Geez, get a job Ben Clarke, life isnt that nice. If you knew what quad phase cascade was, you would know that its EXTREMELY EXPENSIVE. Also, why should we donate? You might as well sell the parts at more expensive prices. I'm not trying to be mean or anything, but do you see people begging others for parts? No.  

Thus, forget about it if you don't have the money and if you are too lazy to buy your own parts or make money for them.

98% of us here are enthusiasts, and many who arent leave the forum in like less than a week, thus the PC building buisiness is gone, TPU is not a place for free advertising of your buisinesses, in which seem like a scam on the scaling of the prices. Dont look like a dell when you do that kind of stuff as we arent very lenient people. We are those cheapskates who thrive off building everything ourselves. 

Please learn that half of us are barely able to pay our monthly fees even though we have godly shit compared to the majority of people in the world.



Kursah said:


> Alright first you try to sell Custom Made PC's with equipment we can buy at the same prices at the same places, if not find better deals, just so you can build it...but you had no real plan..and that's cool that you're dreaming big..but in the same thread you say that you will OC cpu's to a certain extent, but will charge for a "full" system OC of "every component", but burn up your "store bought PC"... I'm sorry Ben, but that is the worst of the worst business practice ever...that shows no sense in advertising. If you have nothing good to say about your PC or it's situation other than MAX OC and such..don't ADVERTISE IT! Just some advice...I ran a small business online before..but I built credibility and proof of it, then started that business.
> 
> But onto the gusto of this post, now you're asking for money and hardware donations for your OC project in a different area of the same forum. If you were the owner of any type of repuatble business, well..you wouldn't have a business for long. It's cool if people want to give you money/old hardware...heck if I still had my old Pentium2 stuff you could have it, but that hit the trash years ago. I'm sorry if I seem somewhat harsh at you Ben, and it may just be the way you come across to me, but the way you are going about everything you do is horrible. If you want help OC-ing what you have or suggestions for buying what type of certain component or whatnot, this is the place.
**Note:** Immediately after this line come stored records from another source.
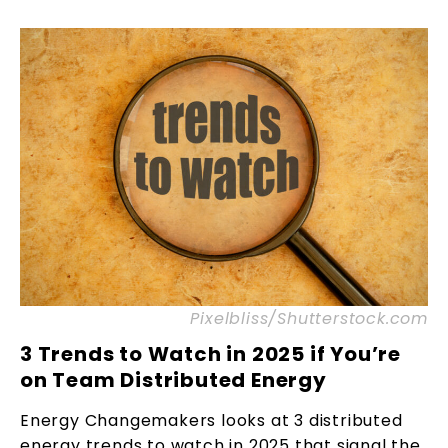
Pixelbliss/Shutterstock.com
3 Trends to Watch in 2025 if You’re
on Team Distributed Energy
Energy Changemakers looks at 3 distributed
energy trends to watch in 2025 that signal the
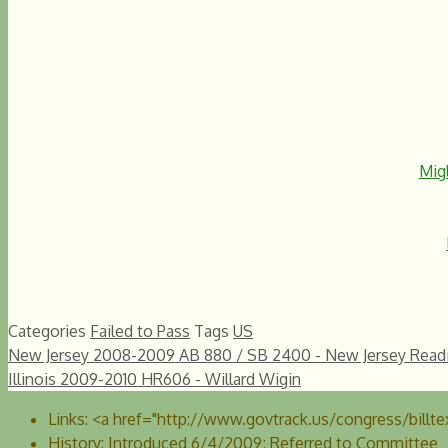
Migl
Categories
Failed to Pass
Tags
US
New Jersey 2008-2009 AB 880 / SB 2400 - New Jersey Readin
Illinois 2009-2010 HR606 - Willard Wigin
Links:
<a href="http://www.govtrack.us/congress/billtex
History:
Introduced 6/4/2009; Referred to Committee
To try to sell PC's we WILL build for as cheap if not cheaper, and not ask for donations for "TEST" OC Rig or in a better term: Already been done many times, search the forum or even Google to find many results on the same components!



Agreed. Ben, think of it, you always use the most ridiculous advertising methods that could land you in court if you ran a buisiness. So basically, when i try to run the PC building service, i just go "Hey guys ill just build u a PC that will be considerably cheaper, have the premiums that sometimes dont come with standard dells, etc" 

I also try to educate the buyer (i only "sell" PCs to my school students >_>), saying that "Wheras for the same performance and low-tier OEM parts, for a dell it would cost $3000, for this however it would cost almost half the price, wait actually the 8800GTS isnt even availiable for manufacturers like dell!"

So basically some tips:

-Know what you are doing, use the professional tools.
-Do not force the buyer into buying something that needs constant matinence whether they like it or not
-Have a LOW cost overhead, thats set, not a percentage cost overhead. I charge a low $30 overhead.
-DO NOT resort to using parts from the most expensive source.
-DO NOT offer extras if you want to charge more, honestly how hard is it to overclock a CPU like 16mhz?
-Dont use messages that give an impression that you are desperate to obtain money like "URGENT"
-Be flexible, let the poor have the $10 discount
-Don't diss the buyer!


----------



## Kursah (Apr 8, 2007)

tkpenalty said:


> So basically some tips:
> 
> -Know what you are doing, use the professional tools.
> -Do not force the buyer into buying something that needs constant matinence whether they like it or not
> ...



Exactly right. Do some business research, because you are attempting to sell in an industry where many have better, cheaper, and more viable sources. You need a background and a successful one at that. Especially if you're trying to sell PC's to enthusiasts in the PC world. Do yourself a favor and stop what you are doing until you have the financial backing, experience in building PC's component-by-component, have your own personal PC be your protege so to say, so you can prove what you can do. Burning up a store bought PC shows lack of experience/sense. Come here for help, assistance, recommendations on your PC, OC, etc...but don't try to sell us your horrible sales pitch (well did you even have one?). Sorry dude, but you need to go back to the drawing board, and take note to all of this and all of the responses you got for a *FAILED* attempt at your business. Look at what others do, how they built reputation, what they do to ensure trust with the buyer to recieve money for services/product. If you do this and pay attention, learn a lot in the PC world, you could turn yourself around and be successful. If you don't, then please stop wasting your time...and trust me, jumping to a different forum will net you the same results if not worse.


----------